Chinese people in Angola

Total population
- 50,000 (2017)

Regions with significant populations
- Luanda

Related ethnic groups
- Overseas Chinese, Macanese people

= Chinese people in Angola =

Chinese people in Angola are a recent group of residents, having arrived in Angola in the past few decades.

Thousands of Chinese construction workers, engineers, planners, and support staff that includes doctors and cooks reside in Angola, making the construction sector a large magnet for Chinese.

Over 500 Chinese companies have operated in Angola, as part of post-war reconstruction. The height of the wave was around 2012 when Angola's Office of Migration and Foreigners, stated 258,920 Chinese resided in Angola, the vast majority (258,391) on work visas. According to a retrospective estimate from the South China Morning Post, the Chinese population in Angola peaked at 300,000.

The level of the Chinese population since the crash in oil prices in 2014 has fallen dramatically. In 2017, a Chinese business association leader told Bloomberg that the population was approximately 50,000. Many Chinese have left the country recently because of rising crime against Chinese, including rapes, robberies and murder, the depreciation of Angolan currency due to the oil crash, and halting of construction contracts by Chinese companies.

During a large outbreak of yellow fever in Angola in the spring of 2016, eleven Chinese nationals were reported to have traveled home to China with the disease, with the last case in April 2016. The Chinese strengthened surveillance and sent a medical team to Angola to provide vaccination to Chinese nationals.

By 2022, the population was estimated to be down to 20,000, following a multi-year contraction of Angola's economy as well as changes to Angola–China relations during the presidency of João Lourenço.

Following the July 2025 Angolan protests, dozens of Chinese-owned retail shops were looted and thousands of Chinese nationals fled the country.

==Everyday relations==

Everyday relations of Chinese and Angolan residents in Luanda:

According to Schmitz, "In Luanda, a state-level partnership between China and Angola is widely acknowledged, while most relationships between Chinese and Angolan individuals remain tenuous."

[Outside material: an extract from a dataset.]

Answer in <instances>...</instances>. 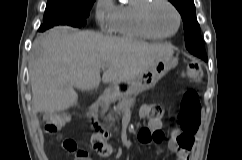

There is a context of mutual uncertainty and suspicion, but Chinese and Angolan residents are not two separate groups with opposed interests and lack of communication: They share daily life. So references to the concept of "security" are common. For example, "Wen relied on her Angolan employees, as Pedro relied on his Chinese workers. For Wen, however, Angolans could be considered both a threat to security and the guarantee of it; for Pedro, Chinese labour was both the source of unreliable products and the assurance of timely production."

While searching for ways to explain the tensions, residents and state representatives use the common language of security.

Pedro and Wen, for example, talked about insecurity as due to Chinese being pirates and Angolans being thieves, despite both relying, for their livelihoods, on members of these groups.

For the Chinese and Angolan states, on the other hand, explanations for insecurity were because perception of a state being linked to criminality or corruption would threaten the image and success of their mutual partnership.